Пьер Гюго: «Фамилия не позволяет мне делать всё, что хочется»
С 13 по 17 ноября в Кремле пройдет юбилейное турне всемирно известного мюзикла «Нотр-Дам де Пари». Чтобы отметить 15-летие спектакля, Москву впервые посетил праправнук писателя Пьер Гюго. О тайнах семьи Гюго потомок Виктора рассказал корреспонденту «Известий» Виктории Ивановой.
— Почему вы решили приехать в Москву вместе с мюзиклом?
— Эта идея возникла еще в сентябре, когда русская делегация вместе с организатором гастролей побывала у меня дома, во Франции. Они предложили мне приехать посмотреть спектакль здесь, и в итоге всё сложилось. Я раньше никогда не был в России, хотя и страшно хотел: особенно мечтал побывать в Санкт-Петербурге, посмотреть Эрмитаж. Моя бабушка была русской и носила фамилию Шереметьева. Она уехала во Францию в 1915 году. У меня же долгое время не было возможности посетить Россию, я привык предпринимать поездки с какой-либо конкретной целью. Теперь же она появилась: посмотреть мюизкл, Москву и показать Россию жене.
— Вам так нравится мюзикл?
— Да. Хотя французскую версию я видел всего четыре раза, с Гару и Фиори. Однако еще 15 лет назад в Париже я встретил автора либретто Люка Пламондона, где-то за месяц до премьеры. Мы с Люком прошли весь текст от начала до конца. Он хотел проверить, нет ли в либретто неточностей. Я нашел буквально несколько слов, всё остальное было правильно.
— Вы следите за всем, что связано с именем вашего предка?
— Да, так или иначе. Сейчас я самый старый из всей семьи Гюго, и поэтому у меня, помимо всех других обязательств, есть моральные права. В отличие от оплачиваемых авторских прав, которые по французским законам истекают спустя 70 лет, моральные права не имеют срока действия. Они передаются по наследству и остаются за семьей навсегда. Если говорить точнее, то моральные права — это ответственность за все сочинения, которые когда-либо были созданы великим предком. И ответственность эту разделяет вся семья. Это касается не только писателей, но и композиторов, и хореографов.
— Однажды вы даже обращались в суд?
— Да, в 2002 году по поводу одного парижского издателя. Он решил написать и издать продолжение «Отверженных». Это был очень серьезный процесс длиной в семь лет. Но, увы, я проиграл. Суд проходил в несколько этапов, против меня выступили очень серьезные адвокаты, мой же, к сожалению, не был так силен. Более того, тогда практически никто не понимал разницы между авторским и моральным правом.
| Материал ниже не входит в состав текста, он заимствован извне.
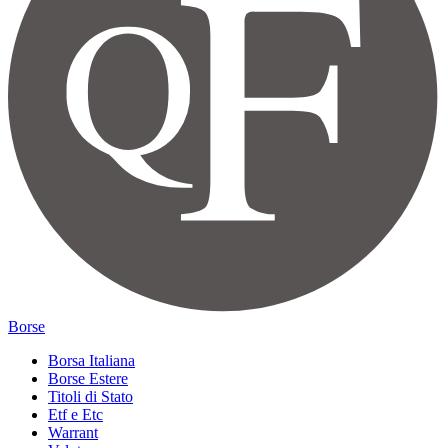
Borse
Borsa Italiana
Borse Estere
Titoli di Stato
Etf e Etc
Warrant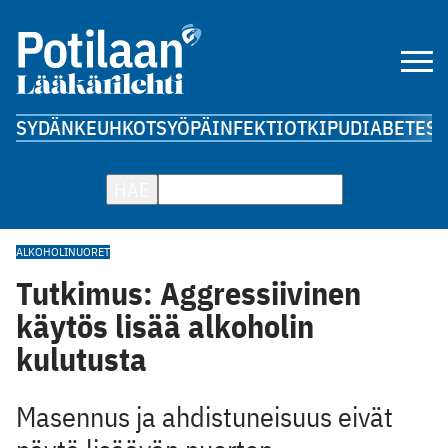
SYDÄN
KEUHKOT
SYÖPÄ
INFEKTIOT
KIPU
DIABETES
A
HAE
ALKOHOLI
NUORET
Tutkimus: Aggressiivinen
käytös lisää alkoholin
kulutusta
Masennus ja ahdistuneisuus eivät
И, кажется, даже сам суд не понимал. Увы, но это так.
— Подобные случаи во Франции частое явление?
— Был еще один случай с другим писателем — адаптация его сочинения была очень неудачной. Я же, когда затевал это судебное разбирательство, хотел создать прецедент, который послужил бы памяти не только моего предка, но и других деятелей искусства. Чтобы их родственники поняли, что могут бороться за свои права.
— Вы похожи на прапрадеда?
— Без очков и с бородой — немного. Хотя есть люди, которые считают, что я похож на молодого Виктора Гюго. Это странно, ведь я уже немолод (смеется). Внутренне — думаю, нет. Я очень уважаю моего предка и люблю. Но огромного чувства самодисциплины, свойственного Виктору Гюго, у меня нет. Хотя мы знаем, что Виктор Гюго очень любил поесть, я тоже люблю. Правда, он мог даже съесть омара вместе с панцирем, целиком, представляете? Я так не могу.
— По профессии вы — ювелир...
— Но написал пять романов. Последний вышел буквально неделю назад, это история о любви. А предпоследний — рассказывает историю семьи Гюго. Это не биография Виктора, их очень много, но роман о всей нашей семье. От Виктора Гюго до меня и моего сына. Мне бы хотелось, чтобы эта книга была переведена и опубликована в России.
— Какая она — семья Гюго?
— Я не сказал бы, что вижу какие-то особенные отличия от других семей. Разве что в нашей семье было множество талантов, уже после Виктора. Немало художников, писателей. К тому же все мои дети очень красивы. Старшей дочери 43, она сценарист, старший сын — шеф-повар в Нью-Йорке, еще одна дочь занимается модой в Париже, и еще один сын — галерист.
— Знаменитая фамилия мешает или помогает вам?
— И то и другое. Она помогает мне открывать все двери, но мешает делать всё, что бы мне хотелось. К тому же, я всегда должен думать о том, что делаю, ведь всё моментально становится известно.